=== SUPPLIED MATERIAL ===
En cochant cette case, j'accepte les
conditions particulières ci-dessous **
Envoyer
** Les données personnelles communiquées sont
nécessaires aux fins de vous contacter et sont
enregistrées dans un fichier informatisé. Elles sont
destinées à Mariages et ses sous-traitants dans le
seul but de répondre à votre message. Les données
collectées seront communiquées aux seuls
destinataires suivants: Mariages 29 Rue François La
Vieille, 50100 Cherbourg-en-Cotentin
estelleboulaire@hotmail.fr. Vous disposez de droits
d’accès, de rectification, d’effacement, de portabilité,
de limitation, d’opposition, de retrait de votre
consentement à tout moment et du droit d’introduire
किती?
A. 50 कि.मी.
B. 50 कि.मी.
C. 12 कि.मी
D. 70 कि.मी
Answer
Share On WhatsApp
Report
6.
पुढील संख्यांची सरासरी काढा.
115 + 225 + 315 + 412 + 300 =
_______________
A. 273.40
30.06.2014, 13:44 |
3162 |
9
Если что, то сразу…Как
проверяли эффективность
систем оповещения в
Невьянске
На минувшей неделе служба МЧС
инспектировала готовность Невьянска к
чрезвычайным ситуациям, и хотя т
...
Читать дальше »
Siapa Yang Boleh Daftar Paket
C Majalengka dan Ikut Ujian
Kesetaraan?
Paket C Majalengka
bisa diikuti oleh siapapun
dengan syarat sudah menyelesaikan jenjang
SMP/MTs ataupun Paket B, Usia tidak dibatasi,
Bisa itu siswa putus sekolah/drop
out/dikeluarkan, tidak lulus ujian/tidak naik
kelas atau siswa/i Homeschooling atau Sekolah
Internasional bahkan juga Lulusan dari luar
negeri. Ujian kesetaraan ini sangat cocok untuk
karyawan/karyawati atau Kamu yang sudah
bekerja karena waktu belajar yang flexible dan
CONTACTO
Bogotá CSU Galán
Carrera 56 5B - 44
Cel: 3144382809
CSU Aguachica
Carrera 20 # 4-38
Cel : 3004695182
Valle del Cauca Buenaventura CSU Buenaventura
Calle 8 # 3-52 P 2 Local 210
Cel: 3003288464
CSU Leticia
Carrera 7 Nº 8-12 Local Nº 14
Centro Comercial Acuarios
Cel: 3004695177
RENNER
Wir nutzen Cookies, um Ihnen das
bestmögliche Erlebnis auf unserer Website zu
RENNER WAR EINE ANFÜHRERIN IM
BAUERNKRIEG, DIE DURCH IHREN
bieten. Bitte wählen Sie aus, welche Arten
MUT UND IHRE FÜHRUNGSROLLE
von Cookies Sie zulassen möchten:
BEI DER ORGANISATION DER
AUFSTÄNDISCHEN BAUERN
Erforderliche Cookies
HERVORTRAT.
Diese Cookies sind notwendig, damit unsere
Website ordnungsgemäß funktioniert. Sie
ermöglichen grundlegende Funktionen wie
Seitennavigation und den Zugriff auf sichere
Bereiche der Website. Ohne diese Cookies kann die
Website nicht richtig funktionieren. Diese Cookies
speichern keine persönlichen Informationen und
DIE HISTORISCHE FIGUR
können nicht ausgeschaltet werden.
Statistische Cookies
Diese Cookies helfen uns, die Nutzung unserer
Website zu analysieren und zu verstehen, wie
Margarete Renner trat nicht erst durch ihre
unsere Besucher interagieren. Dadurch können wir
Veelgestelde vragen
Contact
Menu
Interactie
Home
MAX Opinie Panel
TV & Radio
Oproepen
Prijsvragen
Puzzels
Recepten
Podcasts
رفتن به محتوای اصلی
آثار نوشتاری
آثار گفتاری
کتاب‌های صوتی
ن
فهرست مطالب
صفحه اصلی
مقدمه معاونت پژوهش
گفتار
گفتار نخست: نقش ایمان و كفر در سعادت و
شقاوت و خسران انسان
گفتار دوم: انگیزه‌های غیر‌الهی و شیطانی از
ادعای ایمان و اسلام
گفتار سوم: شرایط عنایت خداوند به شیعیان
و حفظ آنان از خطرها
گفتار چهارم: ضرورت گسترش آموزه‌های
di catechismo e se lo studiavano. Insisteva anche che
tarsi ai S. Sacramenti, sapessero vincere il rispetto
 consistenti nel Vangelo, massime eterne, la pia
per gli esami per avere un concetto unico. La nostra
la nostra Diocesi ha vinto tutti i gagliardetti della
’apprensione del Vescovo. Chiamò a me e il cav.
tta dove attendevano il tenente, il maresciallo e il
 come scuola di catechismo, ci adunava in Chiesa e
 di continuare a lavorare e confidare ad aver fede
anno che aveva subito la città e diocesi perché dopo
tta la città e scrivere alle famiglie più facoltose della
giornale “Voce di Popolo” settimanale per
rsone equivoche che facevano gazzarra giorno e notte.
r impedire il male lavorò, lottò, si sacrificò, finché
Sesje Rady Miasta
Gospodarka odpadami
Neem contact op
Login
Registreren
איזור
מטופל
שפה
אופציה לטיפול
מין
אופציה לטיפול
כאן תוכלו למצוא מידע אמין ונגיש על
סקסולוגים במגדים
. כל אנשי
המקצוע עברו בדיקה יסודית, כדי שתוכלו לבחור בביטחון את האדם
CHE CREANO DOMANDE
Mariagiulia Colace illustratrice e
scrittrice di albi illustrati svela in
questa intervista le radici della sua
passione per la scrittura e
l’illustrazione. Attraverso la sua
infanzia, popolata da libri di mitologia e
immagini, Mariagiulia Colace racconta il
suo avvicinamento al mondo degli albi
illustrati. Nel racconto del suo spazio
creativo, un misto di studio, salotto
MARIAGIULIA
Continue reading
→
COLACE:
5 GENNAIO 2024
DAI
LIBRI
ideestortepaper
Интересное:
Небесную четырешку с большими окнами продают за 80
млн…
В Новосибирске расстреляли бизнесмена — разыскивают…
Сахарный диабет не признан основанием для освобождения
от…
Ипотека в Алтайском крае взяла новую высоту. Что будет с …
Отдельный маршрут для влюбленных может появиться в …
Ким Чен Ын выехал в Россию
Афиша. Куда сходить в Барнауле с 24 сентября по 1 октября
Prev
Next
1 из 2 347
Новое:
===
> **WORK REQUEST**
The data above needs to be retyped in full, exactly as given.

> **WRITTEN SOLUTION**
En cochant cette case, j'accepte les
conditions particulières ci-dessous **
Envoyer
** Les données personnelles communiquées sont
nécessaires aux fins de vous contacter et sont
enregistrées dans un fichier informatisé. Elles sont
destinées à Mariages et ses sous-traitants dans le
seul but de répondre à votre message. Les données
collectées seront communiquées aux seuls
destinataires suivants: Mariages 29 Rue François La
Vieille, 50100 Cherbourg-en-Cotentin
estelleboulaire@hotmail.fr. Vous disposez de droits
d’accès, de rectification, d’effacement, de portabilité,
de limitation, d’opposition, de retrait de votre
consentement à tout moment et du droit d’introduire
किती?
A. 50 कि.मी.
B. 50 कि.मी.
C. 12 कि.मी
D. 70 कि.मी
Answer
Share On WhatsApp
Report
6.
पुढील संख्यांची सरासरी काढा.
115 + 225 + 315 + 412 + 300 =
_______________
A. 273.40
30.06.2014, 13:44 |
3162 |
9
Если что, то сразу…Как
проверяли эффективность
систем оповещения в
Невьянске
На минувшей неделе служба МЧС
инспектировала готовность Невьянска к
чрезвычайным ситуациям, и хотя т
...
Читать дальше »
Siapa Yang Boleh Daftar Paket
C Majalengka dan Ikut Ujian
Kesetaraan?
Paket C Majalengka
bisa diikuti oleh siapapun
dengan syarat sudah menyelesaikan jenjang
SMP/MTs ataupun Paket B, Usia tidak dibatasi,
Bisa itu siswa putus sekolah/drop
out/dikeluarkan, tidak lulus ujian/tidak naik
kelas atau siswa/i Homeschooling atau Sekolah
Internasional bahkan juga Lulusan dari luar
negeri. Ujian kesetaraan ini sangat cocok untuk
karyawan/karyawati atau Kamu yang sudah
bekerja karena waktu belajar yang flexible dan
CONTACTO
Bogotá CSU Galán
Carrera 56 5B - 44
Cel: 3144382809
CSU Aguachica
Carrera 20 # 4-38
Cel : 3004695182
Valle del Cauca Buenaventura CSU Buenaventura
Calle 8 # 3-52 P 2 Local 210
Cel: 3003288464
CSU Leticia
Carrera 7 Nº 8-12 Local Nº 14
Centro Comercial Acuarios
Cel: 3004695177
RENNER
Wir nutzen Cookies, um Ihnen das
bestmögliche Erlebnis auf unserer Website zu
RENNER WAR EINE ANFÜHRERIN IM
BAUERNKRIEG, DIE DURCH IHREN
bieten. Bitte wählen Sie aus, welche Arten
MUT UND IHRE FÜHRUNGSROLLE
von Cookies Sie zulassen möchten:
BEI DER ORGANISATION DER
AUFSTÄNDISCHEN BAUERN
Erforderliche Cookies
HERVORTRAT.
Diese Cookies sind notwendig, damit unsere
Website ordnungsgemäß funktioniert. Sie
ermöglichen grundlegende Funktionen wie
Seitennavigation und den Zugriff auf sichere
Bereiche der Website. Ohne diese Cookies kann die
Website nicht richtig funktionieren. Diese Cookies
speichern keine persönlichen Informationen und
DIE HISTORISCHE FIGUR
können nicht ausgeschaltet werden.
Statistische Cookies
Diese Cookies helfen uns, die Nutzung unserer
Website zu analysieren und zu verstehen, wie
Margarete Renner trat nicht erst durch ihre
unsere Besucher interagieren. Dadurch können wir
Veelgestelde vragen
Contact
Menu
Interactie
Home
MAX Opinie Panel
TV & Radio
Oproepen
Prijsvragen
Puzzels
Recepten
Podcasts
رفتن به محتوای اصلی
آثار نوشتاری
آثار گفتاری
کتاب‌های صوتی
ن
فهرست مطالب
صفحه اصلی
مقدمه معاونت پژوهش
گفتار
گفتار نخست: نقش ایمان و كفر در سعادت و
شقاوت و خسران انسان
گفتار دوم: انگیزه‌های غیر‌الهی و شیطانی از
ادعای ایمان و اسلام
گفتار سوم: شرایط عنایت خداوند به شیعیان
و حفظ آنان از خطرها
گفتار چهارم: ضرورت گسترش آموزه‌های
di catechismo e se lo studiavano. Insisteva anche che
tarsi ai S. Sacramenti, sapessero vincere il rispetto
 consistenti nel Vangelo, massime eterne, la pia
per gli esami per avere un concetto unico. La nostra
la nostra Diocesi ha vinto tutti i gagliardetti della
’apprensione del Vescovo. Chiamò a me e il cav.
tta dove attendevano il tenente, il maresciallo e il
 come scuola di catechismo, ci adunava in Chiesa e
 di continuare a lavorare e confidare ad aver fede
anno che aveva subito la città e diocesi perché dopo
tta la città e scrivere alle famiglie più facoltose della
giornale “Voce di Popolo” settimanale per
rsone equivoche che facevano gazzarra giorno e notte.
r impedire il male lavorò, lottò, si sacrificò, finché
Sesje Rady Miasta
Gospodarka odpadami
Neem contact op
Login
Registreren
איזור
מטופל
שפה
אופציה לטיפול
מין
אופציה לטיפול
כאן תוכלו למצוא מידע אמין ונגיש על
סקסולוגים במגדים
. כל אנשי
המקצוע עברו בדיקה יסודית, כדי שתוכלו לבחור בביטחון את האדם
CHE CREANO DOMANDE
Mariagiulia Colace illustratrice e
scrittrice di albi illustrati svela in
questa intervista le radici della sua
passione per la scrittura e
l’illustrazione. Attraverso la sua
infanzia, popolata da libri di mitologia e
immagini, Mariagiulia Colace racconta il
suo avvicinamento al mondo degli albi
illustrati. Nel racconto del suo spazio
creativo, un misto di studio, salotto
MARIAGIULIA
Continue reading
→
COLACE:
5 GENNAIO 2024
DAI
LIBRI
ideestortepaper
Интересное:
Небесную четырешку с большими окнами продают за 80
млн…
В Новосибирске расстреляли бизнесмена — разыскивают…
Сахарный диабет не признан основанием для освобождения
от…
Ипотека в Алтайском крае взяла новую высоту. Что будет с …
Отдельный маршрут для влюбленных может появиться в …
Ким Чен Ын выехал в Россию
Афиша. Куда сходить в Барнауле с 24 сентября по 1 октября
Prev
Next
1 из 2 347
Новое:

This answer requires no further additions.